Ueland told Hansen that the woman who most appealed to him was the publicity person who accompanied him, and he noted that one character, Vegas, is actually fictional. Most of the scenes, he said, were based on fact, like the one in which a girl poured oil over her clothing during a bikini contest. Ueland also talked about how his experiences changed his views. "I ended up with a soft spot for people in the sex industry," he said. "They are outcasts, and they're very nonjudgmental because everybody judges them." As to how he now looks at women as a photographer, he said that "it's a slippery slope once you start looking at people like that. Nobody is perfect. I think people are really beautiful in general. And I still love taking people's pictures, and I love people's faces."
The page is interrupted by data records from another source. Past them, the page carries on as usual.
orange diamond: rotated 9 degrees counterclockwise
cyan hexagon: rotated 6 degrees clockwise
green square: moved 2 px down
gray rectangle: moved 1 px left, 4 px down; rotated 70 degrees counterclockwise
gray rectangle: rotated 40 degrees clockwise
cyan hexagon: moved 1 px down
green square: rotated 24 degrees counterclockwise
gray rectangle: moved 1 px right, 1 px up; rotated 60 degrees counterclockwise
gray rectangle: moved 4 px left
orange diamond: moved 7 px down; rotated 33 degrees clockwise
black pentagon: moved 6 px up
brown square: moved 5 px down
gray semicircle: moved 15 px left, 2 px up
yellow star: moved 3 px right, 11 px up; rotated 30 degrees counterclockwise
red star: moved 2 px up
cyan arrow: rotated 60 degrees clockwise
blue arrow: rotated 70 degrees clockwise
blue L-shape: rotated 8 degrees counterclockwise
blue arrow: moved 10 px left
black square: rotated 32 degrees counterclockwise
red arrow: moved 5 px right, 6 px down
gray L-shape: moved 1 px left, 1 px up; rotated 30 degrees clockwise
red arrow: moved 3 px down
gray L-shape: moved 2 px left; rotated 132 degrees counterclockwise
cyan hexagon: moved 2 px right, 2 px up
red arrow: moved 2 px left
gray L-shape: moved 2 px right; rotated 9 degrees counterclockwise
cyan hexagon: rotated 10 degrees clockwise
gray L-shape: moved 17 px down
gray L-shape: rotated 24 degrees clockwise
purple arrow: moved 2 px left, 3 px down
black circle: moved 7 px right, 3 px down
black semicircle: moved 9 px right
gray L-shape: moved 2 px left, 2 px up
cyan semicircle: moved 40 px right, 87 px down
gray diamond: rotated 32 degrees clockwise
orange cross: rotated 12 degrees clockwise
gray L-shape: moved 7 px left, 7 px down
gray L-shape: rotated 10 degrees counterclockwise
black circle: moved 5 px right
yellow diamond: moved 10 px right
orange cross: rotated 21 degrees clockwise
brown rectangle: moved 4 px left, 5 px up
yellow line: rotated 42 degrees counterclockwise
Hansen wrote that "fortunately, Ueland's past inhibitions have no effect on his writing. Accidental Playboy is a wonderfully unguarded, almost sweet book, especially at its tawdriest moments (often also its most awkward). Playboy diehards, those who send the 'Fearless Reporter' boozy late-night e-mails, tell Ueland that he's the luckiest man alive. But what we see—between the forays to strip clubs—is a tortured, self-professed nice guy fumbling across the country in the company of many women, his conscience, and ultimately his own happiness."
Wisconsin State Journal's William Wineke described Accidental Playboy as "a very funny book that probably tells us more about red-blooded American men than those of us who are of the male persuasion really want to know."
BIOGRAPHICAL AND CRITICAL SOURCES:
periodicals
Kirkus Reviews, August 15, 2002, review of Accidental Playboy: Caught in the Ultimate Male Fantasy, p. 1208.
Publishers Weekly, July 29, 2002, review of Accidental Playboy, p. 61.
Wisconsin State Journal, December 15, 2002, William Wineke, review of Accidental Playboy, p. F3.